Доктор рассказал, где служит. Джованни молча слушал, только один раз произнес: «Гестапо…», потом спросил:

– Анре до сих пор лежит в вашем лазарете?

– Нет. Его убили. Он не сдал Бруно.

Они уже давно прошли бульвар, подходили к Патриаршим прудам. Джованни остановился, достал папиросу, искоса взглянул на доктора.

– Андре больше нет, передавать хорошую новость некому, но вы все-таки решились встретиться с падре. Зачем?

– Единственная возможность помочь другому человеку. Молодая женщина, немка, живет в Берлине, работает на советскую разведку. Агент, которого послали для связи с ней, провалился…

Доктор говорил долго, сбивчиво, повторил заученный наизусть текст условного объявления в воскресном приложении «Берлинер Тагеблатт».

– Если оно там появилось, жирным курсивом, в волнистой рамке, значит, связной сдал всю информацию гестапо.
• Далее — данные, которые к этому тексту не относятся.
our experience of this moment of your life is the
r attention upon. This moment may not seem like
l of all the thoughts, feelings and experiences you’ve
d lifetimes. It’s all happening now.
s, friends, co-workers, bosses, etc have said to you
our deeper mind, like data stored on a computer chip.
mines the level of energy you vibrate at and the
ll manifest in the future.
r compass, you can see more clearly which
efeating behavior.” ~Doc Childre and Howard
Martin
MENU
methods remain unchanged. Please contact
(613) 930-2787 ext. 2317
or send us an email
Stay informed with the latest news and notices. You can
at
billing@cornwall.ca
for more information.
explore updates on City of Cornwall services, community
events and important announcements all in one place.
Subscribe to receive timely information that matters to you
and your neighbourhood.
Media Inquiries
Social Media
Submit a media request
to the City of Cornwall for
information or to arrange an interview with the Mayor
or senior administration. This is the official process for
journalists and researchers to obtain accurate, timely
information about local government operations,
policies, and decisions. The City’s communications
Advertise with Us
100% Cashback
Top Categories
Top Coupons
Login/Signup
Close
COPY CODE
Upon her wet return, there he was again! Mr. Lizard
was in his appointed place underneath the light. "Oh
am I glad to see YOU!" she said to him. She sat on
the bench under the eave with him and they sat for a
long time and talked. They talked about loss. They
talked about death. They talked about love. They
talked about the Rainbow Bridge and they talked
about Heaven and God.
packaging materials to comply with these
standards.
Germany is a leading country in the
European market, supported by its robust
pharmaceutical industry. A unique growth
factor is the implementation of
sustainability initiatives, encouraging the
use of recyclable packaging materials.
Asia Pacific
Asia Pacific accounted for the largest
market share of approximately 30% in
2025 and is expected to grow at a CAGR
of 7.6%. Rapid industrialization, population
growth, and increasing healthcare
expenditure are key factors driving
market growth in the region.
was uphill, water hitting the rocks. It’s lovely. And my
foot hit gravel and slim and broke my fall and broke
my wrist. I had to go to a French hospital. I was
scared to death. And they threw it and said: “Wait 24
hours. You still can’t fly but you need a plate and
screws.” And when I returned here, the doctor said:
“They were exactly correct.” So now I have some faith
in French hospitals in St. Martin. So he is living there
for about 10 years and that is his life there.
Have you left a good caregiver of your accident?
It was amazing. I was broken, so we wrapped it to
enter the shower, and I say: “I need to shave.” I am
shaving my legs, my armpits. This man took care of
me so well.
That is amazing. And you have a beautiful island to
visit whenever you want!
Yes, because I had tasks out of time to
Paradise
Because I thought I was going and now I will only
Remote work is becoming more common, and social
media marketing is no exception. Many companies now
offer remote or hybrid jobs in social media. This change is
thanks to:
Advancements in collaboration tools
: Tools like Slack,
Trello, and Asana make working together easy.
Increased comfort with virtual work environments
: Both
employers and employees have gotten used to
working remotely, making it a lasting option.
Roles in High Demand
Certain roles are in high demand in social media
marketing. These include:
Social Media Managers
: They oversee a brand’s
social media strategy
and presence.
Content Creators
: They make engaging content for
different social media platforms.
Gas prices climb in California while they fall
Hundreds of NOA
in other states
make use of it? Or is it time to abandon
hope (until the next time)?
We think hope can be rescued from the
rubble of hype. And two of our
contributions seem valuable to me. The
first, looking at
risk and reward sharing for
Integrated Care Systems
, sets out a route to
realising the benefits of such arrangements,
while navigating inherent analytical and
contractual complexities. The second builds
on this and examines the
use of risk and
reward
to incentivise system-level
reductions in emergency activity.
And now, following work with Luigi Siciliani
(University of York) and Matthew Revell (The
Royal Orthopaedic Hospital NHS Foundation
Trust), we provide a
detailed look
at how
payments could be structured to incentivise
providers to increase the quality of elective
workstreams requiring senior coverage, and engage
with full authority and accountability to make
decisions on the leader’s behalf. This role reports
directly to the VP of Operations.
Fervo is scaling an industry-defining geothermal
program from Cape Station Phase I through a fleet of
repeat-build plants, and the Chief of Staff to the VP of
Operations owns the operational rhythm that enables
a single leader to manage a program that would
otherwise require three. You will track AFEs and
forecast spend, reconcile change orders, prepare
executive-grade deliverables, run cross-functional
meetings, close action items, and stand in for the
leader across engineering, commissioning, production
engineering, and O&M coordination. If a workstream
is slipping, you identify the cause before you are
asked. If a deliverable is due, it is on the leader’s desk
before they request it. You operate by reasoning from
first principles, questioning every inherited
Нельзя допустить, чтобы она пришла в кафе «Флориан» в Шарлоттенбурге. Имени ее он не знает, но ему известно, что это молодая женщина, светлые волосы, голубые глаза, очень красивая. Кстати, у меня есть ее фотография, но только дома, на Мещанской. Если бы я мог представить, что придете вы… но я думал, священнику фотография ни к чему, он в Берлин не поедет…

– Фотография? – Джованни замедлил шаг, повернулся к доктору, снял очки.

– Ну, это долго объяснять… В клинике под Цюрихом, когда семья Бруно пришла навестить меня, Барбара оставила журнал «Серебряное зеркало», на обложке Габриэль Дильс. Я сохранил журнал, хоть какая-то память о прежней жизни. Моя жена иногда читала… А потом оказалось, мы выяснили… – Карл Рихардович смутился, замолчал на полуслове.